The Works of Alans - Plater, Ayckbourn and Bennett - together with those of her late husband Jack Rosenthal (The Evacuees, The Knowledge, Bag Lady) and her series About Face, Agony, Bull with Robert Lindsay and Ladies of Letters with Anne Reid and Lillian, the short-lived manager of the Rover’s Return (Coronation Street) make up some of her prolific TV work, alongside a memorable Princess of France in Love’s Labour’s Lost.

Her film work includes such iconic titles as Up The Junction, Educating Rita and the Oscar winning The Pianist. TV appearances include Jonathan Creek, Holby City, The Job Lot, Disappearing Britain, Bull and the next series of Plebs.
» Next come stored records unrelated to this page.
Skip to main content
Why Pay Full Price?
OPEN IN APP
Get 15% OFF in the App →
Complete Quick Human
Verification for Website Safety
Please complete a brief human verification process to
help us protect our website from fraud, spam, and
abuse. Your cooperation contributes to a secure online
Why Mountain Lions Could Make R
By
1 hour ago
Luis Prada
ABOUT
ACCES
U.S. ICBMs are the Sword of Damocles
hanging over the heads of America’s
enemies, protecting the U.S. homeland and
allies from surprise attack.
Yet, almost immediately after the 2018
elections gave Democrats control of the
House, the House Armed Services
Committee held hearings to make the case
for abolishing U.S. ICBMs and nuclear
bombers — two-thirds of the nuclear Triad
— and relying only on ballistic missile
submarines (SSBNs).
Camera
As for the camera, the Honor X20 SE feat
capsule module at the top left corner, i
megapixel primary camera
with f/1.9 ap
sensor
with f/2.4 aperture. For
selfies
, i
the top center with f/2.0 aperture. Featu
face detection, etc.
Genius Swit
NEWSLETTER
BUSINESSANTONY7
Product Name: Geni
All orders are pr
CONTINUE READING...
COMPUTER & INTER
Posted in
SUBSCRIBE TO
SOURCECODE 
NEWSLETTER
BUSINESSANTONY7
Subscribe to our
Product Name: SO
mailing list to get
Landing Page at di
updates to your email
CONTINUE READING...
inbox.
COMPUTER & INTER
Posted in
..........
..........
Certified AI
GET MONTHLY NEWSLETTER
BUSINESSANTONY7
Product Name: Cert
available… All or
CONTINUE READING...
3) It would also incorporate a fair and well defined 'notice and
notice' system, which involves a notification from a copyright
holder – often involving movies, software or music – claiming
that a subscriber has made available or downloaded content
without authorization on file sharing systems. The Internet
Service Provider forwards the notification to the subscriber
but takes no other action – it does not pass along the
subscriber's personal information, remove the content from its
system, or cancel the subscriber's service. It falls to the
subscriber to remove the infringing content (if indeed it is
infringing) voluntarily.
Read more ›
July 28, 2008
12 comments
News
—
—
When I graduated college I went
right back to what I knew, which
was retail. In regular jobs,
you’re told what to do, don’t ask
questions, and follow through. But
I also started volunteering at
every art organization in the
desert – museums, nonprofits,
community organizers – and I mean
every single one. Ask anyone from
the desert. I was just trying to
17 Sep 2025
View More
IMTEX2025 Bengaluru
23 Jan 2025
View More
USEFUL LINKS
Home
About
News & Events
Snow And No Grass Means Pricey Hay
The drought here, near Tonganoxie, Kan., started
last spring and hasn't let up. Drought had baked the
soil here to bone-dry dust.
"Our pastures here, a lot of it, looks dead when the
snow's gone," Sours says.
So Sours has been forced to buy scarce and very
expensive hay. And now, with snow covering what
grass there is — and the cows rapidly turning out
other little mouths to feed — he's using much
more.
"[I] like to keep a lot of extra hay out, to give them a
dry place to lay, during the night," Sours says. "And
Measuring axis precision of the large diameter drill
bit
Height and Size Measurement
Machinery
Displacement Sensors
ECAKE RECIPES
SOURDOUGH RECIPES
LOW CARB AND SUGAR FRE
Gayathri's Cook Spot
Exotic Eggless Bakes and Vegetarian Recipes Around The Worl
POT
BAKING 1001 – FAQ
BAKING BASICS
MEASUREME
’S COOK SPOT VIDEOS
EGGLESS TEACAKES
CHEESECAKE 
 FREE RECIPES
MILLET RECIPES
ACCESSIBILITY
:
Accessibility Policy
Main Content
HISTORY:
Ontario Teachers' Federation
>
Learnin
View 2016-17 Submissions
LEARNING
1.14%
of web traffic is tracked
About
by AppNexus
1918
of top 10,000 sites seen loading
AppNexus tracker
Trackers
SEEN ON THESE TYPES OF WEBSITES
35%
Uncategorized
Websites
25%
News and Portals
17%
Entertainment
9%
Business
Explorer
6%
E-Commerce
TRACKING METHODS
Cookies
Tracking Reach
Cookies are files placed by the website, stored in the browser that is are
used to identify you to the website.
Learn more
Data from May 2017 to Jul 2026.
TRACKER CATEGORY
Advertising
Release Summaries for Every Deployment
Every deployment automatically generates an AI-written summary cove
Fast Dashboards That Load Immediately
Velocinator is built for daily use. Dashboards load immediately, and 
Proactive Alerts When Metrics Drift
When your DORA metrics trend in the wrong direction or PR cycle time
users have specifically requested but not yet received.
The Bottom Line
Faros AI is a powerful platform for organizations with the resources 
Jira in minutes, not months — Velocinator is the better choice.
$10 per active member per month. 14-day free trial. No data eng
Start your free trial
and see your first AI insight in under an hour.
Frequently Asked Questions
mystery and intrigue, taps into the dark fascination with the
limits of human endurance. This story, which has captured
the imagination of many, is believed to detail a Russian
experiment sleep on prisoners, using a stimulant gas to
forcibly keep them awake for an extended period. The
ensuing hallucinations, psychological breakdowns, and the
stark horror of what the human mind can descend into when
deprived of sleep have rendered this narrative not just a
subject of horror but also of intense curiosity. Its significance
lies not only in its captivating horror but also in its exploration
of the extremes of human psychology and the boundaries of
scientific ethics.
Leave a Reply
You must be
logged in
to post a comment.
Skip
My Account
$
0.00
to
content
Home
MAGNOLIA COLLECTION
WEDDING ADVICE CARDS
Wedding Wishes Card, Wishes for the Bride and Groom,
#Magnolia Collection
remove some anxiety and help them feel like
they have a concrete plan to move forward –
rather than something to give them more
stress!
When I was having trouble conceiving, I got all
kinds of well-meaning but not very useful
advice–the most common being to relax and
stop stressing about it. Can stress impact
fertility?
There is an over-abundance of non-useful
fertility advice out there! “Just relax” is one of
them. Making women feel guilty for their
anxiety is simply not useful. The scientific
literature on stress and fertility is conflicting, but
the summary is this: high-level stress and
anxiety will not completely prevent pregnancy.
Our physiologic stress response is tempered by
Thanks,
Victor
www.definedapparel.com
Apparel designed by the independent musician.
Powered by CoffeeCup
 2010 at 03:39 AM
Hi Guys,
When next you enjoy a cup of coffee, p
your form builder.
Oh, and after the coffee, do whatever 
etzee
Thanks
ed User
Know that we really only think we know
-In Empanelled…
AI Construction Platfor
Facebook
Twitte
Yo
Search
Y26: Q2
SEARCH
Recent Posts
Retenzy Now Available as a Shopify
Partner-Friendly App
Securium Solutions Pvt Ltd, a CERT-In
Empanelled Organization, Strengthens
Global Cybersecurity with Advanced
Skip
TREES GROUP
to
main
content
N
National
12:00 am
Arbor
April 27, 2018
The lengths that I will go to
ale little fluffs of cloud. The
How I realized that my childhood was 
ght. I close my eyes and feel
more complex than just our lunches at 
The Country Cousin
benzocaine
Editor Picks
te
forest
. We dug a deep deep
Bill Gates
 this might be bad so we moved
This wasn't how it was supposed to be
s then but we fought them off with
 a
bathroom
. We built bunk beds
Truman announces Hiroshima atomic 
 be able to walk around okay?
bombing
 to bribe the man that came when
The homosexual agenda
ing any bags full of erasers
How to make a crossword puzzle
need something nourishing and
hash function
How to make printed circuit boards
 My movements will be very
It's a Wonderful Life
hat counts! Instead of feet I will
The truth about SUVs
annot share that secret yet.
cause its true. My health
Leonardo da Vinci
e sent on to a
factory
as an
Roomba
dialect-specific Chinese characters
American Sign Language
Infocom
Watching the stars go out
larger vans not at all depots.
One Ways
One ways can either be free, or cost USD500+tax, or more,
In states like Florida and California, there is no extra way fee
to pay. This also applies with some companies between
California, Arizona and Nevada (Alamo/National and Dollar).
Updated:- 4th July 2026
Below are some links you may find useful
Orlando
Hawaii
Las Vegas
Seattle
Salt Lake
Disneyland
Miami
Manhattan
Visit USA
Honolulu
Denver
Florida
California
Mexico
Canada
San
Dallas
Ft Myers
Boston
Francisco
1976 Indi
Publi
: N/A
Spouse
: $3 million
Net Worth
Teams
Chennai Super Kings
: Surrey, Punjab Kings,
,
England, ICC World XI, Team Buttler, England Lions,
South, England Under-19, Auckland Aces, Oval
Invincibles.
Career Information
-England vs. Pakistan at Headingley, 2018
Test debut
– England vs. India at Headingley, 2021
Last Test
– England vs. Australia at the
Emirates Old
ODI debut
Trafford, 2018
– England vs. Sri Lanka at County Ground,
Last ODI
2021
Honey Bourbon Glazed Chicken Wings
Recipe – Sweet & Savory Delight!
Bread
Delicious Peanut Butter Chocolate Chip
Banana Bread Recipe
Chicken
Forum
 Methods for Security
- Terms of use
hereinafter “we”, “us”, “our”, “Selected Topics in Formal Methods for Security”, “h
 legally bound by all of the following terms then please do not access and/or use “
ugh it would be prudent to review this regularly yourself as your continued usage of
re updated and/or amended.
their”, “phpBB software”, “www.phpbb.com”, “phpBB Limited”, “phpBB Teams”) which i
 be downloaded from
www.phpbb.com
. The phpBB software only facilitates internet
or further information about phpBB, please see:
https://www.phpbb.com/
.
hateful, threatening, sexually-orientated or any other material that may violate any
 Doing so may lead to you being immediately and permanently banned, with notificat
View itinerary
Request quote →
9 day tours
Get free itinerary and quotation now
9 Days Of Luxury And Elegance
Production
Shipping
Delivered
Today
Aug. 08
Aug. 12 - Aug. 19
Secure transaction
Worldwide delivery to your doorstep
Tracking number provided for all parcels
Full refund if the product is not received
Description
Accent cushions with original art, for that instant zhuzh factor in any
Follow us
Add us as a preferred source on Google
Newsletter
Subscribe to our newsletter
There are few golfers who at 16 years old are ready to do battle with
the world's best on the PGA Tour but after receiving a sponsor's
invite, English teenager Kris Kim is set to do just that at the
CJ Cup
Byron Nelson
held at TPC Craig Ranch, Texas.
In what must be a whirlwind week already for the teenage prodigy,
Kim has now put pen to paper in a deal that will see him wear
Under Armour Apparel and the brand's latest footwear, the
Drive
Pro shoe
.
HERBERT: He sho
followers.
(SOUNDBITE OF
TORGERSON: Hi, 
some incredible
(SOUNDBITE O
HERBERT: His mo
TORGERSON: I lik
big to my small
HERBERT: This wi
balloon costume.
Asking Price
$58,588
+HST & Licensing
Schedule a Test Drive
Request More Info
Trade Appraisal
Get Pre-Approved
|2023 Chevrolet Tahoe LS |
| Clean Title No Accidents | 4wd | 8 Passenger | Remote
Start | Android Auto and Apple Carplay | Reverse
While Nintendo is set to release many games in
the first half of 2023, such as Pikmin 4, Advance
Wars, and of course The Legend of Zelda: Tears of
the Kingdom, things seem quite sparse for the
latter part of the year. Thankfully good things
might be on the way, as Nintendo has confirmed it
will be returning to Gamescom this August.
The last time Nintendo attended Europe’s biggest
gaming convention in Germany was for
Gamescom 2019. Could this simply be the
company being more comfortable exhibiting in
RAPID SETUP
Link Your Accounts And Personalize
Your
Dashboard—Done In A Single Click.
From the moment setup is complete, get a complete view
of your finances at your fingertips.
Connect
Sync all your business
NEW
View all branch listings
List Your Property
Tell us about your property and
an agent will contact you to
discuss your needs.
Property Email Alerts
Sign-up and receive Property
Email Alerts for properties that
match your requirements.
A long-time lover of Radio 4, she starred in Lucy Beaumont’s To Hull and Back and recorded four comedy dramas under the heading A Month of Maureen.

She has written ten bestselling, anecdotal books for Robson Publishers. After 14 years writing for Good Housekeeping and a year on the Guardian, she had a monthly column in Standpoint and a quarterly health column in The Spectator.

She has received Two Olivier awards, two Royal Variety awards and several nominations and was awarded the CBE in 1999 for her services to drama.